The first matrix decomposition is for the user and product matrix, where we learn the preference level of users for products. The second matrix decomposition is for the time and product matrix, where we learn the popularity of time and products. Then, the authors multiply these two matrix decompositions (or matrices) to obtain a tensor that represents user preferences for products over time.

So, how do we incorporate the learned aesthetic information of the images into this new tensor learning framework? The authors did this by “extending” the previously mentioned two matrix decompositions.

Previously, we mentioned that this tensor decomposition is based on the assumption that a user’s purchase decision over time depends on whether the user has a preference for the product and whether the product meets the “popularity” dimension in terms of time. We used two matrix decompositions to express these two assumptions. Each matrix decomposition decomposes a large matrix into two vectors, such as the user and product matrix being decomposed into user characteristics and product characteristics.
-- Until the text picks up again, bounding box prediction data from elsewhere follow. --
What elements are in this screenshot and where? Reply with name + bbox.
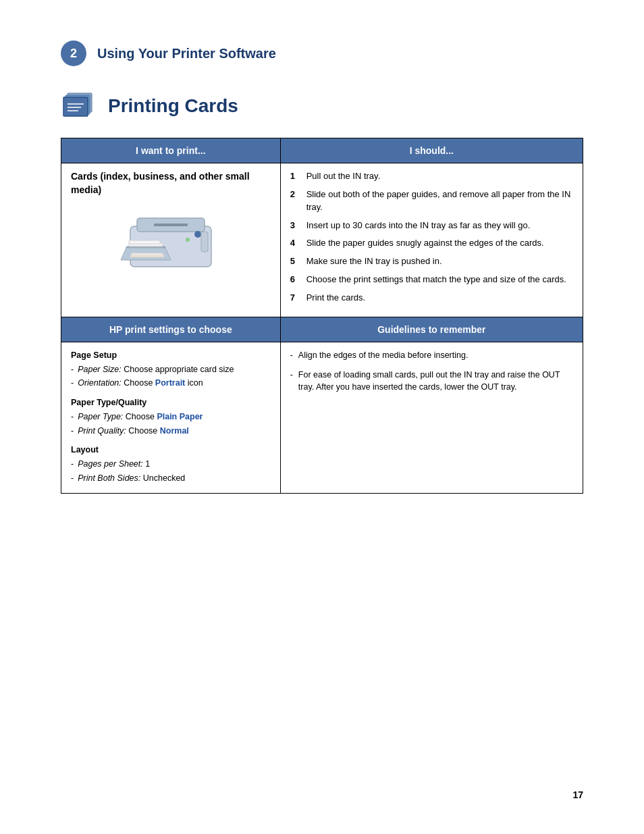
setting-item: -Orientation: Choose Portrait icon xyxy=(71,377,271,390)
svg-rect-2 xyxy=(63,97,88,116)
setting-text: Paper Size: Choose appropriate card size xyxy=(78,363,234,376)
setting-item: -Paper Type: Choose Plain Paper xyxy=(71,411,271,423)
setting-text: Paper Type: Choose Plain Paper xyxy=(78,411,203,423)
setting-group-title: Page Setup xyxy=(71,349,271,362)
page-container: 2 Using Your Printer Software Printing C… xyxy=(0,0,644,834)
step-item: 3Insert up to 30 cards into the IN tray … xyxy=(290,219,573,232)
step-number: 2 xyxy=(290,188,302,214)
step-text: Slide the paper guides snugly against th… xyxy=(306,237,544,250)
svg-point-11 xyxy=(194,231,201,238)
guideline-text: For ease of loading small cards, pull ou… xyxy=(298,369,573,394)
guidelines-block: -Align the edges of the media before ins… xyxy=(290,349,573,394)
settings-cell: Page Setup-Paper Size: Choose appropriat… xyxy=(61,342,281,493)
stacked-pages-icon xyxy=(61,90,99,122)
steps-list: 1Pull out the IN tray.2Slide out both of… xyxy=(290,170,573,305)
guideline-bullet: - xyxy=(290,349,293,362)
guideline-text: Align the edges of the media before inse… xyxy=(298,349,468,362)
step-item: 1Pull out the IN tray. xyxy=(290,170,573,183)
step-text: Choose the print settings that match the… xyxy=(306,273,566,286)
col4-header: Guidelines to remember xyxy=(280,317,583,342)
page-number: 17 xyxy=(572,789,583,800)
guideline-item: -Align the edges of the media before ins… xyxy=(290,349,573,362)
svg-rect-17 xyxy=(132,253,163,255)
section-heading: Printing Cards xyxy=(61,90,583,122)
chapter-badge: 2 xyxy=(61,41,86,66)
guidelines-cell: -Align the edges of the media before ins… xyxy=(280,342,583,493)
step-number: 6 xyxy=(290,273,302,286)
col2-header: I should... xyxy=(280,138,583,163)
setting-text: Print Both Sides: Unchecked xyxy=(78,472,185,485)
svg-point-15 xyxy=(186,238,190,242)
step-text: Slide out both of the paper guides, and … xyxy=(306,188,573,214)
table-row-cards: Cards (index, business, and other small … xyxy=(61,163,583,317)
setting-item: -Paper Size: Choose appropriate card siz… xyxy=(71,363,271,376)
setting-item: -Print Both Sides: Unchecked xyxy=(71,472,271,485)
step-item: 5Make sure the IN tray is pushed in. xyxy=(290,255,573,268)
step-number: 3 xyxy=(290,219,302,232)
printer-image-area xyxy=(71,206,271,287)
setting-item: -Print Quality: Choose Normal xyxy=(71,425,271,438)
svg-rect-10 xyxy=(129,240,160,244)
setting-group-title: Layout xyxy=(71,444,271,457)
setting-group-title: Paper Type/Quality xyxy=(71,396,271,409)
cards-title: Cards (index, business, and other small … xyxy=(71,170,271,197)
setting-text: Pages per Sheet: 1 xyxy=(78,458,150,471)
steps-cell: 1Pull out the IN tray.2Slide out both of… xyxy=(280,163,583,317)
setting-text: Orientation: Choose Portrait icon xyxy=(78,377,203,390)
table-row-settings-header: HP print settings to choose Guidelines t… xyxy=(61,317,583,342)
step-number: 7 xyxy=(290,292,302,305)
col1-header: I want to print... xyxy=(61,138,281,163)
step-text: Make sure the IN tray is pushed in. xyxy=(306,255,442,268)
step-number: 5 xyxy=(290,255,302,268)
main-table: I want to print... I should... Cards (in… xyxy=(61,138,583,494)
guideline-item: -For ease of loading small cards, pull o… xyxy=(290,369,573,394)
col3-header: HP print settings to choose xyxy=(61,317,281,342)
table-row-settings: Page Setup-Paper Size: Choose appropriat… xyxy=(61,342,583,493)
step-text: Insert up to 30 cards into the IN tray a… xyxy=(306,219,531,232)
svg-rect-12 xyxy=(154,224,188,226)
cards-left-cell: Cards (index, business, and other small … xyxy=(61,163,281,317)
setting-item: -Pages per Sheet: 1 xyxy=(71,458,271,471)
step-number: 1 xyxy=(290,170,302,183)
chapter-number: 2 xyxy=(70,47,77,61)
chapter-heading: 2 Using Your Printer Software xyxy=(61,41,583,66)
section-title: Printing Cards xyxy=(108,95,238,117)
settings-block: Page Setup-Paper Size: Choose appropriat… xyxy=(71,349,271,485)
step-item: 4Slide the paper guides snugly against t… xyxy=(290,237,573,250)
step-text: Print the cards. xyxy=(306,292,365,305)
step-item: 2Slide out both of the paper guides, and… xyxy=(290,188,573,214)
setting-text: Print Quality: Choose Normal xyxy=(78,425,189,438)
step-item: 7Print the cards. xyxy=(290,292,573,305)
step-number: 4 xyxy=(290,237,302,250)
guideline-bullet: - xyxy=(290,369,293,382)
svg-rect-13 xyxy=(201,232,208,252)
step-item: 6Choose the print settings that match th… xyxy=(290,273,573,286)
step-text: Pull out the IN tray. xyxy=(306,170,381,183)
table-header-row: I want to print... I should... xyxy=(61,138,583,163)
chapter-title: Using Your Printer Software xyxy=(97,46,276,61)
Based on this, the authors added a product and image aesthetic information matrix behind this user and product matrix to mix these two types of information. In other words, the first assumption we mentioned earlier, the user’s preference for the product, is extended to the sum of two matrices, the user and product matrix and the product and image aesthetic information matrix. Similarly, time and product popularity are extended to the sum of time and product matrix and the product and image aesthetic information matrix. That is to say, the new model is a tensor decomposition composed of the product of two matrices, and each matrix is the sum of two matrices. This is the final model proposed by the authors.

Experimental Results #

The authors conducted experiments on an Amazon clothing dataset to validate the effectiveness of the proposed model. This dataset consists of nearly 40,000 users, over 20,000 products, and more than 270,000 purchase records. In addition to the model proposed in this article, the authors also compared several other algorithms, including a completely random algorithm, a popularity-based recommendation algorithm, a traditional matrix factorization model, and an algorithm that only utilizes basic image information without aesthetic features. The article reports the ranking accuracy NDCG and recall among other metrics.

From the experimental results, it is evident that the proposed model in this article outperforms the matrix factorization model and the algorithm that only uses basic image information, indicating the value of modeling product image aesthetics. Furthermore, the authors’ proposed method of tensor factorization has been proven to be effective.

Conclusion #

Today I have presented an excellent paper from this year’s World Wide Web Conference. The paper introduced how to model the aesthetic appeal of product images and incorporate the extracted information into a recommendation system based on tensor decomposition.

Let’s recap the key points together: First, we provided a detailed introduction to the problem that the paper aims to solve and its contributions. Second, we briefly introduced the core content of the proposed method. Third, we briefly shared the experimental results of the model.

Finally, I will leave you with a question to ponder: Is there a way to model the aesthetic appeal of images without having any labels?